Prof. Dr. Christoph Thole
Gesetzestext
(1) 1Erachtet das Gericht in einer Streitigkeit zwischen dem Vermieter und dem Mieter oder dem Mieter und dem Untermieter wegen Räumung von Wohnraum den Räumungsanspruch für unbegründet, weil der Mieter nach den §§ 574 bis 574b des Bürgerlichen Gesetzbuchs eine Fortsetzung des Mietverhältnisses verlangen kann, so hat es in dem Urteil auch ohne Antrag auszusprechen, für welche Dauer und unter welchen Änderungen der Vertragsbedingungen das Mietverhältnis fortgesetzt wird. 2Vor dem Ausspruch sind die Parteien zu hören.
(2) Der Ausspruch ist selbständig anfechtbar.
A. Normzweck und Grundlagen.
Rn 1
§ 308a ergänzt die Ausnahmen zum ultra ne petita-Grundsatz des § 308. In der Regelung kommt eine sozialpolitische Zielsetzung des Gesetzgebers zum Ausdruck. Der in den §§ 574–574b BGB geschaffene Schutz des Mieters soll nicht an prozessualen Erfordernissen scheitern (Zö/Feskorn Rz 1). Sachlich befreit Abs 1 den Mieter von der Notwendigkeit, den Fortsetzungsanspruch mit der Widerklage zu verfolgen; der Richter darf und muss (BVerfG NJW-RR 15, 526, 527 [BVerfG 09.10.2014 - 1 BvR 2335/14] Tz 14) das Rechtsverhältnis ohne entsprechenden Antrag umgestalten. Daneben verfolgt § 308a aber auch handfeste prozessökonomische Ziele. Würde die Räumungsklage abgewiesen, aber nicht über die Fortdauer des Mietverhältnisses entschieden, entstünde ein Schwebezustand, der auf Sicht einen neuen Rechtsstreit generierte.
B. Voraussetzungen.
Rn 2
Die Räumungsklage des Vermieters gegen den Mieter oder des Mieters gegen den Untermieter muss unbegründet sein, weil der Beklagte nach den §§ 574–574b BGB die Fortsetzung des Mietverhältnisses verlangen kann.

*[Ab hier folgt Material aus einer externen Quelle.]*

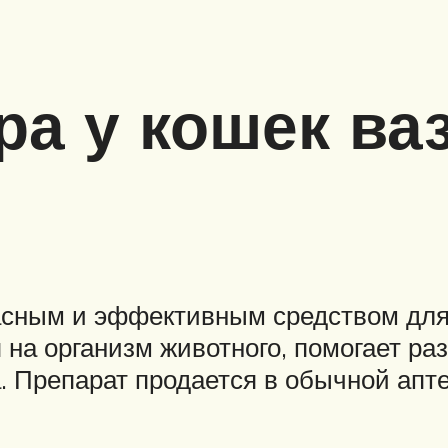
ра у кошек в
асным и эффективным средством для 
 на организм животного, помогает р
. Препарат продается в обычной апте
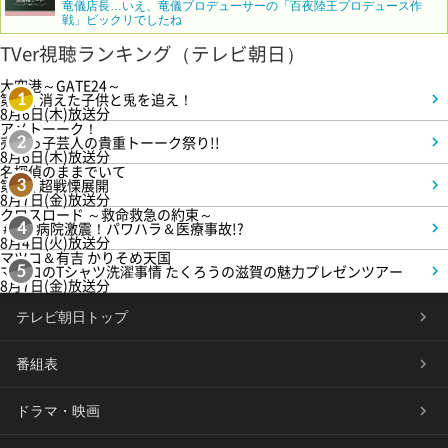
竜儀店長…いえ、竜儀プロデューサーの「百夜陸王プロデュース作
戦」ビックリでしたね
TVer視聴ランキング（テレビ朝日）
大空港～GATE24～
第3話 消えた子供と兎を追え！
1
8月6日(木)放送分
アメトーーク！
売れっ子芸人の貴重トーーク祭り!!
2
8月6日(木)放送分
名探偵のままでいて
第4話 超戦慄展開
3
8月7日(金)放送分
クロスロード ～救命救急の約束～
＃5 病院激震！パワハラ＆医療事故!?
4
8月4日(火)放送分
マツコ＆有吉 かりそめ天国
マツコのTシャツ洗濯事情 たくろうの滋賀の魅力プレゼンツアー
5
8月7日(金)放送分
テレビ朝日トップ
番組表
ドラマ・映画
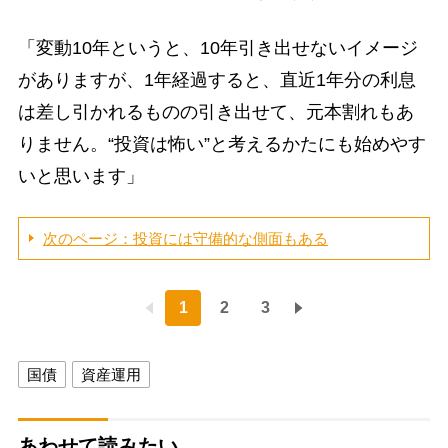
「変動10年というと、10年引き出せないイメージ
がありますが、1年経過すると、直近1年分の利息
は差し引かれるものの引き出せて、元本割れもあ
りません。“投資は怖い”と考えるかたにも始めやす
いと思います」
次のページ：投資には守備的な側面もある
1
2
3
国債
資産運用
あわせて読みたい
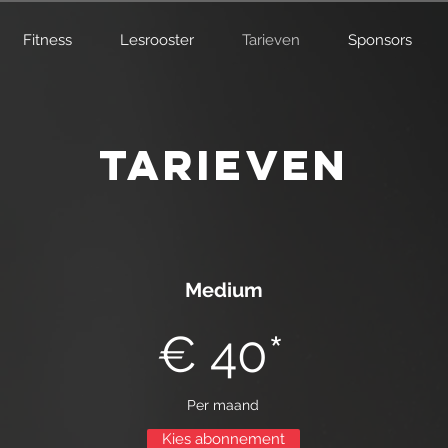
Fitness
Lesrooster
Tarieven
Sponsors
Tarieven
Medium
€ 40*
Per maand
Kies abonnement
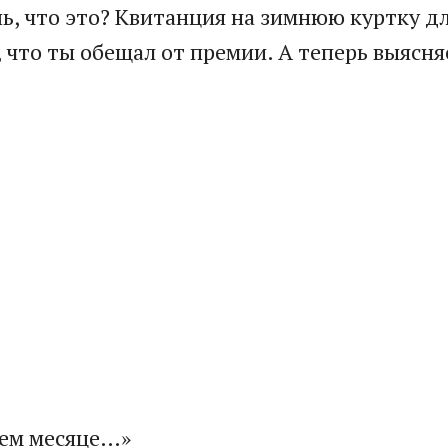
шь, что это? Квитанция на зимнюю куртку д
, что ты обещал от премии. А теперь выясня
щем месяце…»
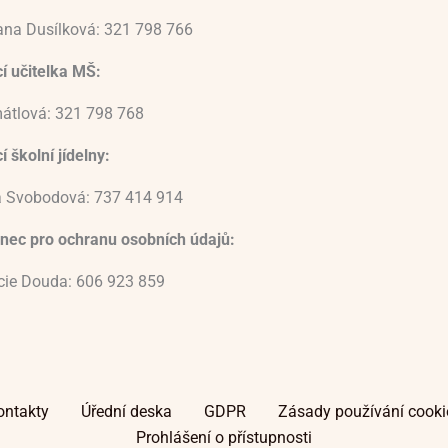
ana Dusílková: 321 798 766
í učitelka MŠ:
átlová: 321 798 768
 školní jídelny:
 Svobodová: 737 414 914
nec pro ochranu osobních údajů:
ucie Douda: 606 923 859
ontakty
Úřední deska
GDPR
Zásady používání cooki
Prohlášení o přístupnosti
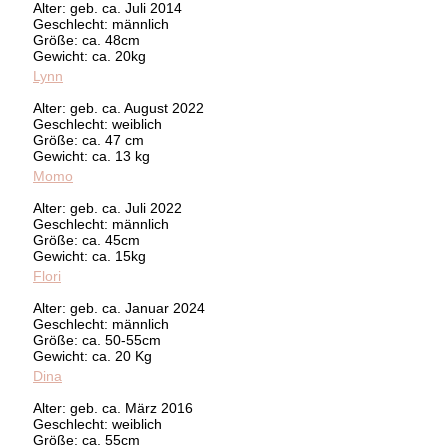
Alter: geb. ca. Juli 2014
Geschlecht: männlich
Größe: ca. 48cm
Gewicht: ca. 20kg
Lynn
Alter: geb. ca. August 2022
Geschlecht: weiblich
Größe: ca. 47 cm
Gewicht: ca. 13 kg
Momo
Alter: geb. ca. Juli 2022
Geschlecht: männlich
Größe: ca. 45cm
Gewicht: ca. 15kg
Flori
Alter: geb. ca. Januar 2024
Geschlecht: männlich
Größe: ca. 50-55cm
Gewicht: ca. 20 Kg
Dina
Alter: geb. ca. März 2016
Geschlecht: weiblich
Größe: ca. 55cm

Materiell-rechtliche Anspruchsgrundlage ist § 574a BGB, der auf § 574 BGB Bezug nimmt. Diese Vorschrift setzt voraus: 1. Wirksame Kündigung des Vermieters, 2. form- und fristgerechter Widerspruch des Mieters (§§ 574, 574b BGB), 3. unzumutbare Härte für den Mieter unter Abwägung der Vermieterinteressen (näher PWW/Riecke § 574 BGB Rz 2 ff). Es stellt einen wesentlichen Verfahrensfehler dar, wenn das Gericht auf eine Fortsetzung des Mietverhältnisses nach § 308a erkennt, ohne die Begründetheit der Kündigung geprüft und bejaht zu haben (LG München I WuM 01, 561). Ist die Kündigung unwirksam, dauert das Mietverhältnis ohnehin kraft der vertraglichen Vereinbarung fort. Für § 575c BGB (weitere Fortsetzung bei unvorhergesehenen Umständen) gilt § 308a analog, nicht jedoch bei einem Zeitmietvertrag (§ 575 II 2, III 1 BGB), wenn Mieter den Anspruch auf Fortsetzung nicht durch einen zeitlich bestimmten Antrag geltend gemacht hat (LG Berlin MDR 99, 1436 [LG Berlin 13.04.1999 - 64 T 14/99]; Zö/Vollkommer Rz 2; HK-ZPO/Saenger Rz 2; MüKoZPO/Musielak Rz 2). Bei außerordentlicher fristloser Kündigung greift § 308a schon wegen § 574 I 2 BGB nicht ein. Abs 1 gilt wegen seines Schutzzwecks nur für die Wohnraumvermietung, nicht entsprechend für Fortsetzungsverlangen bei Gewerbemiete.
Rn 3
Abs 1 enthält nur eine Aussage über die Entbehrlichkeit des Antrags, soll aber weder einem Inzidentantrag analog §§ 302 IV 4, 717 III 2 noch einer Widerklage das Rechtsschutzbedürfnis nehmen (LG Berlin Grundeigentum 04, 235, 236 = 62 S 254/03 – juris; ThoPu/Reichold Rz 8; Zö/Feskorn Rz 2). Die Zulässigkeit der Widerklage ist zweifelhaft (so auch Musielak/Musielak Rz 8), denn der Beklagte kann auch ohne eine Widerklage sein Begehren formulieren und für die Anfechtung des Ausspruchs genügt bei ihm die materielle Beschwer (§ 511 Rn 17).
Rn 4
Ergibt sich aus dem Beklagtenvortrag, dass der Bekl kein Interesse an einer Fortsetzung hat oder nur die Verlängerung bis zu einem bestimmten Zeitpunkt wünscht, kann das Gericht darüber nicht hinausgehen (MüKoZPO/Musielak Rz 3); insoweit bedarf es des mit Abs 1 zumindest auch bezweckten Mieterschutzes (Rn 1) gerade nicht. Ein tatsächliches Fortsetzungsverlangen des Mieters ist für Abs 1 aber nicht erforderlich; es liegt ohnehin meist im Widerspruch gegen die Kündigung (Zö/Feskorn Rz 2). Dem Mieter steht es frei, der Erhebung einer Räumungsklage durch eine Gestaltungsklage auf Fortsetzung des Mietverhältnisses zuvorzukommen. Hat der Mieter darin den Verlängerungszeitraum nicht bestimmt, ist Abs 1 entsprechend anzuwenden (MüKoZPO/Musielak Rz 2); aus Abs 1 ergibt sich demnach das Recht zu einem unbestimmten Antrag bei der selbstständigen Fortsetzungsklage.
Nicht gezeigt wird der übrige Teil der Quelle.